İslam telif geleneğinde literatüre katkı yapmanın muhtelif yönlerinden bahsedilebilir. Özgün bir metin ortaya koyma yani günümüz tabiriyle çalışılmamış konuya eğilme bunlardan biridir. Ayrıca daha önceki bir eseri ikmal, tenkit ve tashih ederek ya da şablon/örnek alarak böylece bir anlamda yeniden üreterek, bazen de bilinçli veya bilinçsiz intihalde bulunarak ilgili sahaya bir çalışma kazandırılabilir. 4-5./10-11. asırların çok yönlü, velut âlimlerinden Ebû Nuaym el-İsfahânî (ö. 430/1038) de, Müslim’in (ö. 261/875) es-Sahîh’i üzerine bir müstahrec kaleme alarak hadis literatürüne bir katkıda bulunur. Müslim’in tertibini çok nadir ihlal ettiği bu hadis derlemesinin başına sünnetin, hadis rivayetinin ve cerh-taʿdîlin önemine dair rivayetler naklettiği ve nihayetinde bir zayıf ravi listesi zikrettiği giriş (mukaddime) koymayı da uygun görür. Bu mukaddimenin “özgün” bir çalışma olduğuna dair yorumlar yapılmışsa da esasında, dönemin bir diğer önemli ismi Hâkim en-Nîsâbûrî’nin (ö. 405/1014) Sahîhayn ravilerini tetkik etmek üzere kaleme aldığı el-Medhal’in baş tarafına koyduğu giriş ile benzerliği dikkat çeker. Bu yazıda bu mukaddimenin orijinal bir metin olmayıp Hâkim tarafından kaleme alınan metin üzerine bir istihrâc çalışması olabileceği ileri sürülmektedir.

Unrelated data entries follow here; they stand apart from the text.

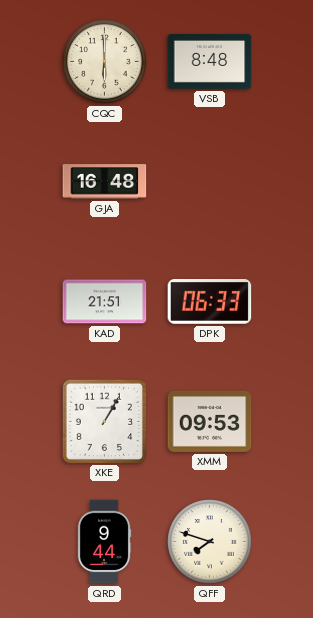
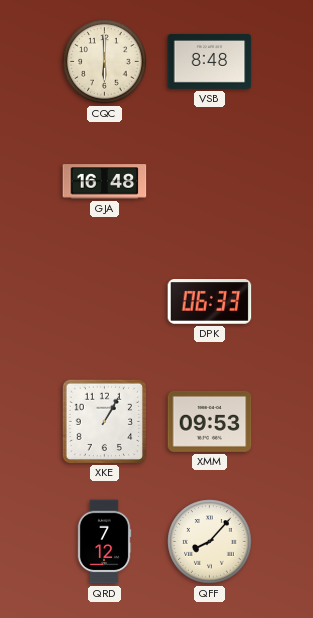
KAD: 21:51 -> none
QRD: 9:44 -> 7:12
QFF: 7:48 -> 8:07
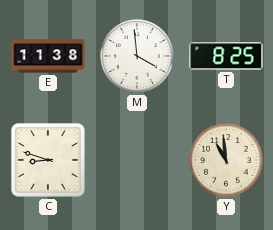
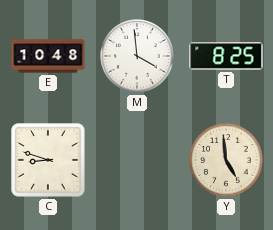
E: 11:38 -> 10:48
Y: 10:59 -> 4:59
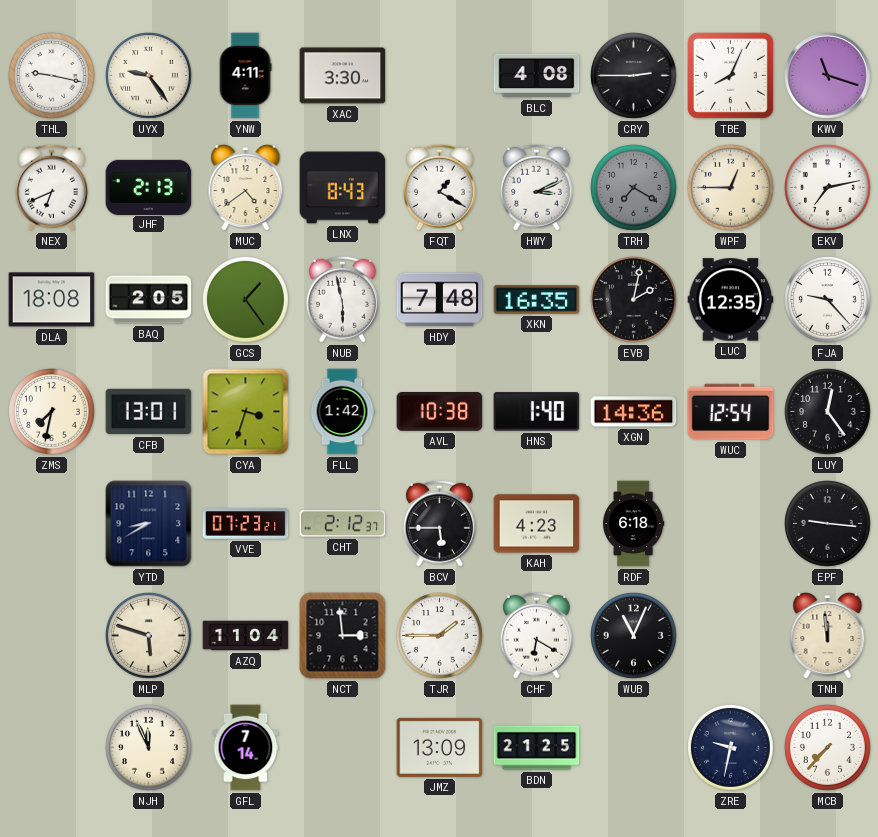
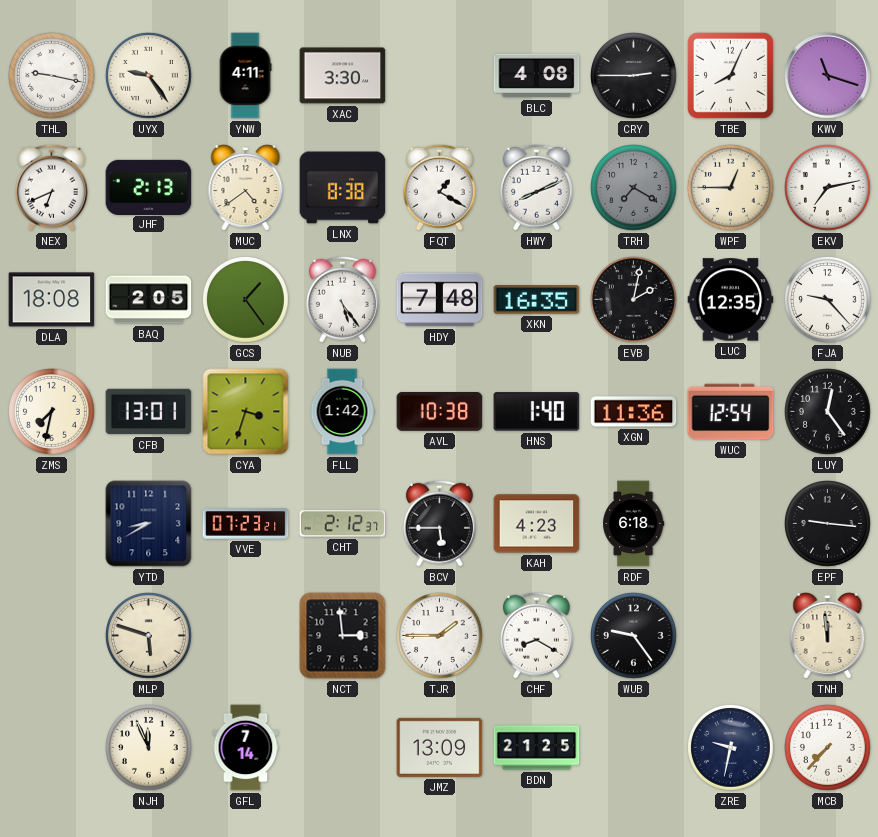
LNX: 8:43 -> 8:38
HWY: 3:11 -> 8:11
NUB: 5:58 -> 5:24
XGN: 14:36 -> 11:36
AZQ: 11:04 -> none
CHF: 6:20 -> 8:20
WUB: 11:04 -> 9:24
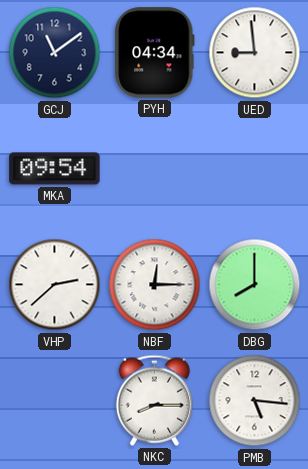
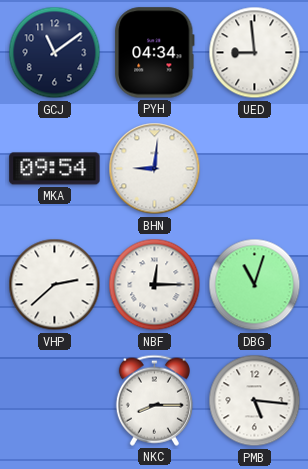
BHN: none -> 9:01
DBG: 8:00 -> 11:03
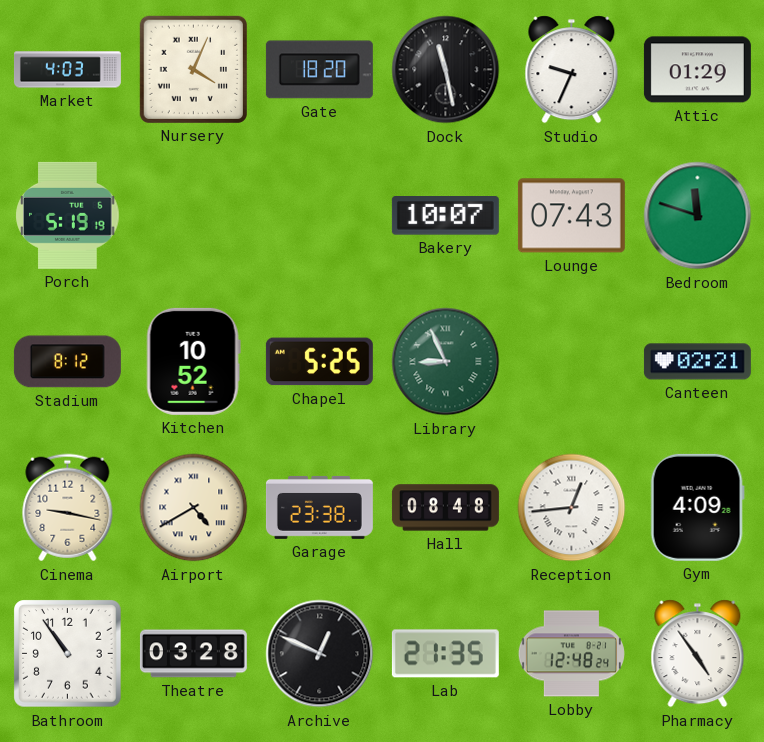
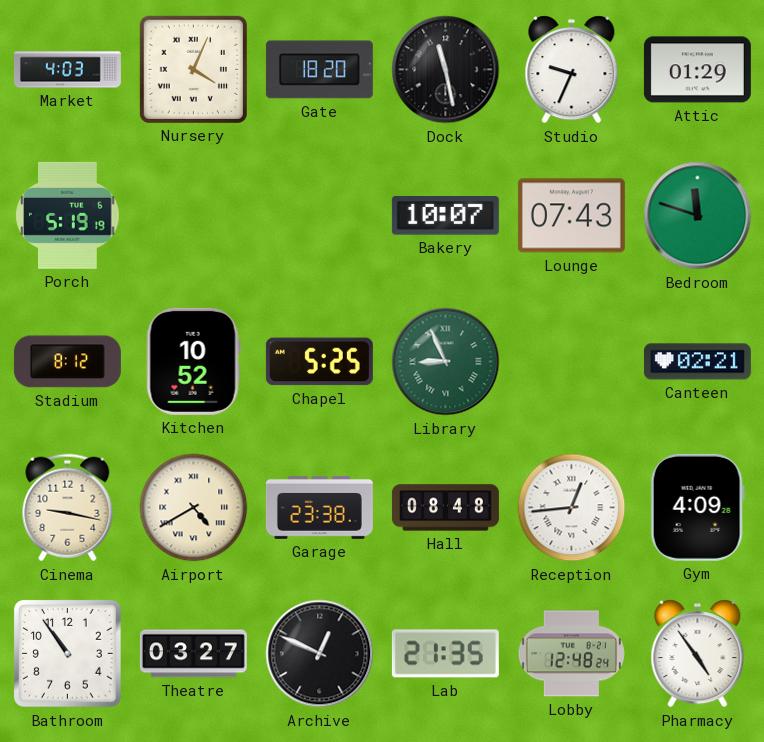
Theatre: 03:28 -> 03:27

Kaynaklarda bu yönde bir malumat tespit edilemese de iki eser arasında konuların akışında, nakledilen hadislerdeki ve yapılan izahlardaki benzeşmeler bu yönde bir kanaat doğurmaktadır. Diğer taraftan yapılan mukayesede mezkûr özelliğinin yanında, üzerinde durulması gereken başka bazı hususiyetler de belirmiştir ki bunlar Ebû Nuaym’ın düşüncelerinin, ilmî kimliğinin ve içinde bulunduğu ortamın, esas aldığı metni yeniden üretirken şekillendirmesine katkıda bulunduğuna işaret etmektedir. Ne var ki Ebû Nuaym bu ön sözde Hâkim’in adını hiç anmamaktadır. Her ne kadar klasik kaynaklar iki isim arasındaki ilişkiyi sönük aksettirse de Ebû Nuaym Hâkim’in eserlerini elinin altında bulundurmakta ve -nadiren de olsa- bunları kaynak olarak kullanmaktadır. Bu son husus akla intihali getirir ki bu yazıda kısmen bir intihal ihtimali üzerinde de durulmaktadır.